For one elderly patient, a thin acupuncture needle inserted the back caused a world of hurt when two days later she ended up in hospital with a collapsed lung. But even though this situation was rare, it's not exactly an unprecedented event.
Acupuncture isn't risk free, and practitioners of the treatment might not always be familiar with the anatomy they're working with. This is evident in the current case of a 79-year-old woman from Portugal, recently reported by doctors from the Centro Hospitalar Universitário de Lisboa Central.
The elderly woman first showed up at the clinic with moderate breathing difficulties. An X-ray quickly revealed the cause – the bottom of her right lung had been indented in by a distance of 2.3 centimetres (about an inch), in a condition known as pneumothorax, what we commonly call a "collapsed lung".
Lungs don't tend to simply collapse in on their own. For this to happen, air needs to enter the pleural cavity - the space between the lung and the chest wall.
Sometimes this air can leak out from a damaged or diseased lung. In this case, the cause was found to be a thin whisper of a needle that had been briefly inserted into the patient's back two days prior, in an attempt to treat chronic back pain.
Acupuncture is commonly promoted as an ancient Chinese medical treatment capable of easing a range of discomforts, treating illnesses, or promoting health and fertility.
While it can involve a range of methods – including modern touches such as the application of electricity, ultrasound, lasers, or even bee stings – most still centre on the insertion of metallic needles into the skin at key points in the body.
The exact age and origins of the practice is disputable, just as most specified benefits have been found wanting under scientific scrutiny.
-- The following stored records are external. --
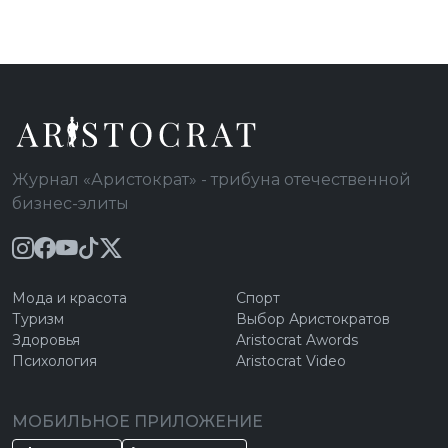
Журнал «Аристократ» - трибуна отечественной
бизнес-элиты
Мода и красота
Спорт
Туризм
Выбор Аристократов
Здоровья
Aristocrat Awords
Психология
Aristocrat Video
МОБИЛЬНОЕ ПРИЛОЖЕНИЕ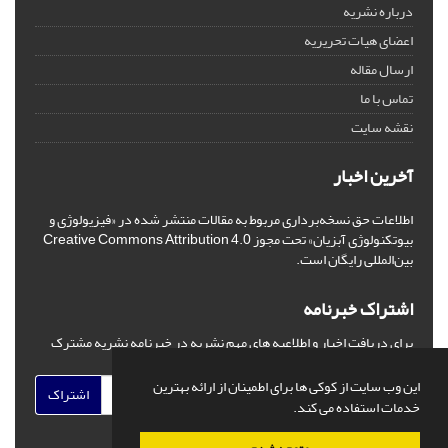
درباره نشریه
اعضای هیات تحریریه
ارسال مقاله
تماس با ما
نقشه سایت
آخرین اخبار
اطلاعات حق نسخه‌برداری مربوط به مقالات منتشر شده در «فیزیولوژی و
بیوتکنولوژی آبزیان» تحت مجوز Creative Commons Attribution 4.0
بین‌المللی رایگان است.
اشتراک خبرنامه
برای دریافت اخبار و اطلاعیه های مهم نشریه در خبرنامه نشریه مشترک
شوید.
این وب سایت از کوکی ها برای اطمینان از ارائه بهترین
اشتراک
خدمات استفاده می کند.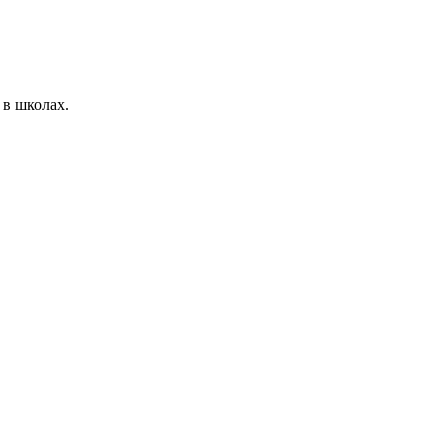
 в школах.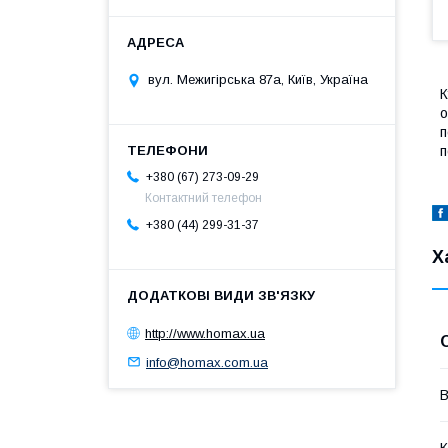
вул. Межигірська 87а, Київ, Україна
К
о
п
п
+380 (67) 273-09-29
Контактний телефон
+380 (44) 299-31-37
Х
http://www.homax.ua
info@homax.com.ua
В
К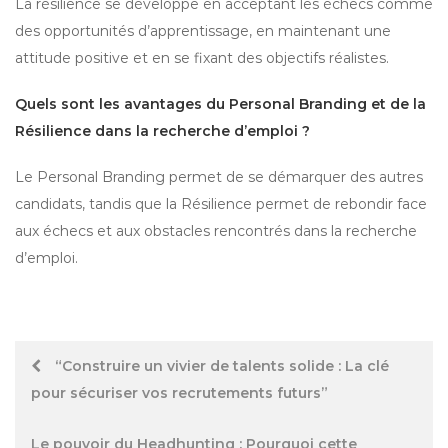
La résilience se développe en acceptant les échecs comme
des opportunités d’apprentissage, en maintenant une
attitude positive et en se fixant des objectifs réalistes.
Quels sont les avantages du Personal Branding et de la
Résilience dans la recherche d’emploi ?
Le Personal Branding permet de se démarquer des autres
candidats, tandis que la Résilience permet de rebondir face
aux échecs et aux obstacles rencontrés dans la recherche
d’emploi.
Post
“Construire un vivier de talents solide : La clé
pour sécuriser vos recrutements futurs”
navigation
Le pouvoir du Headhunting : Pourquoi cette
When it comes to many specific claims, such as improving chances of conceiving in IVF, poking the skin with needles doesn't seem to help.
As for the treatment of pain and other personal discomforts, the evidence isn't overwhelming, hovering somewhere between 'might be something to it in some cases' and 'if we have to look this hard, is it really all that useful?'.
Not that questionable scientific evidence has impacted the popularity of these needles. Along with other forms of traditional Chinese medicine, acupuncture is rapidly becoming a mainstream form of healthcare around the globe.
Part of the practice's appeal is that it seems like a low risk, safe alternative to taking medications or other forms of medical intervention.
While true for the most part, complications can and do arise. Most are relatively minor complaints, such as bleeding and localised pain. But more serious complaints aren't unknown.
Although a German review of nearly 230,000 acupuncture patients back in 2009 found only two examples of pneumothorax, a WHO review of Chinese scientific papers has found 201 cases of it reported in the literature in the last 30 years.
In this case, the needle had been inserted into a space near the patient's shoulder blade where the lung can come within centimetres (less than an inch) of the surface of the skin. Get the angle and depth wrong, and a needle can literally pop the pleural cavity.
The woman's treatment required the extremely painful insertion of a chest tube with local anaesthesia, as well as several days of observation while on oxygen and painkillers.
The good news is she survived the ordeal. As it was also her first acupuncture experience, we wouldn't be surprised if she doesn't go back to the needles.
Even when it's something so rare as this event, patients have the right to determine if slim risks are worth the gamble. This poor patient didn't know pneumothorax was a possible side effect, and there's a chance her acupuncturist didn't, either.
Providers of any kind of medical treatment – whether it's evidence based or alternative – have a responsibility to not only be informed themselves, but to make their patients aware as well.
"Acupuncturists must know the anatomical structures and layers that are located beneath all the acupuncture points, especially for high-risk acupuncture points," the doctors advise in their case study.
We'd all like alternatives to risky healthcare. Unfortunately, the best we can ever do is use science to know what the chances of complications are and ask if we're prepared for the worst.
This case study was published in BMJ Case Reports.